Embora o objectivo de vencer a guerra seja nacional, a realidade é que Zelensky continua responsável por manter um certo grau de unidade em torno deste objectivo no seu país. Ainda é necessário alimentar a esperança e promover a credibilidade de um governo que está em guerra há quase 3 anos perante uma população que pouco lhe resta para depositar a sua fé na sobrevivência e na vitória. Este não é simplesmente um processo político, é também um processo humano. Zelensky não apenas administra uma guerra. Gerar um país, um parlamento e uma sociedade civil.
No parlamento, a maioria dos deputados ucranianos elogiou o plano e felicitou o presidente pela sua apresentação. A questão da discórdia interna surgiu principalmente porque um grupo de deputados não concordou plenamente com os procedimentos deste plano. Para estes últimos, o problema reside fundamentalmente na forma como o plano de vitória está mais relacionado com actores e agentes externos à Ucrânia do que com a própria Ucrânia, com os ucranianos e com as políticas e ferramentas ucranianas. O plano carece de praticidade, acreditam estes deputados, para quem os apelos de Zelensky são tão abstratos que não lhes permitem “começar a trabalhar”. Vão mais longe e sugerem que omitam questões que a Ucrânia pode e deve resolver sozinha, particularmente em termos de reformas do sistema democrático e do anti-clientelismo, o que permitirá ao país integrar-se nas instituições liberais ocidentais.
E Zelensky, o que pretende ele com este plano?
Zelensky precisa de ganhar terreno em diversas áreas: precisa de ganhar terreno institucional, como confirma o principal atractivo do plano, o da integração da Ucrânia na NATO; precisa de ganhar terreno militar, militar e material, como confirmado pelo apelo ao levantamento das restrições relacionadas com as armas aliadas e a sua utilização; e precisa ganhar terreno político, eternizando-se como o líder da Europa Oriental que derrotou o pretensionismo russo (de preferência durante o próximo ano de 2025).

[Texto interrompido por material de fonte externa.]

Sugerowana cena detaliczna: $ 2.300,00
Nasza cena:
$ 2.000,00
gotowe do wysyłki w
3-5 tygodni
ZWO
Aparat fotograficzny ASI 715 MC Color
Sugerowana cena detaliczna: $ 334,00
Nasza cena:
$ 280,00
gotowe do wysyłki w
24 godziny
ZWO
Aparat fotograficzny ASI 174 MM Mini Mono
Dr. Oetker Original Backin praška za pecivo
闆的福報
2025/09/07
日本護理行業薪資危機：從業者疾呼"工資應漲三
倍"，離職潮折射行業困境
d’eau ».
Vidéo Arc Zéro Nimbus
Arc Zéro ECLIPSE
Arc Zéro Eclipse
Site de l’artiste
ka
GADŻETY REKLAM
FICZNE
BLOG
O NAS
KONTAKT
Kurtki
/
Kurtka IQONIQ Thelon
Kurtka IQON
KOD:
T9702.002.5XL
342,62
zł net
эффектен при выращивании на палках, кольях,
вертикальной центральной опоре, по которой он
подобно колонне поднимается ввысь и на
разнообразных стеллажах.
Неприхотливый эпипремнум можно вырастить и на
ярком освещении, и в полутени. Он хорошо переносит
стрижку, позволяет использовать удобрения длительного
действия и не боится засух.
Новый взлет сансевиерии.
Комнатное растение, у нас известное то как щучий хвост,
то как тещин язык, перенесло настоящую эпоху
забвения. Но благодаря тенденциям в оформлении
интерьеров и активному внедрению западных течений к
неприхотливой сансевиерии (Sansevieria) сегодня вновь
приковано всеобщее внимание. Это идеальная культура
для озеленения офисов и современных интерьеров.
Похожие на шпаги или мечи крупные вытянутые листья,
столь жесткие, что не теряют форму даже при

De um ponto de vista mais prático, o presidente ucraniano ainda precisa de ganhar forças numa altura em que sabe perfeitamente que, embora o progresso russo seja lento, é gradual e eficaz. Portanto, a Ucrânia precisa de equipar cada vez mais as suas forças no terreno, especialmente no limiar do inverno e de uma eleição norte-americana que provoca ansiedade em todos aqueles que compreendem a necessidade de contar com o apoio dos Estados Unidos numa luta que não é exclusivamente para a Ucrânia e os ucranianos, mas para todos os povos livres.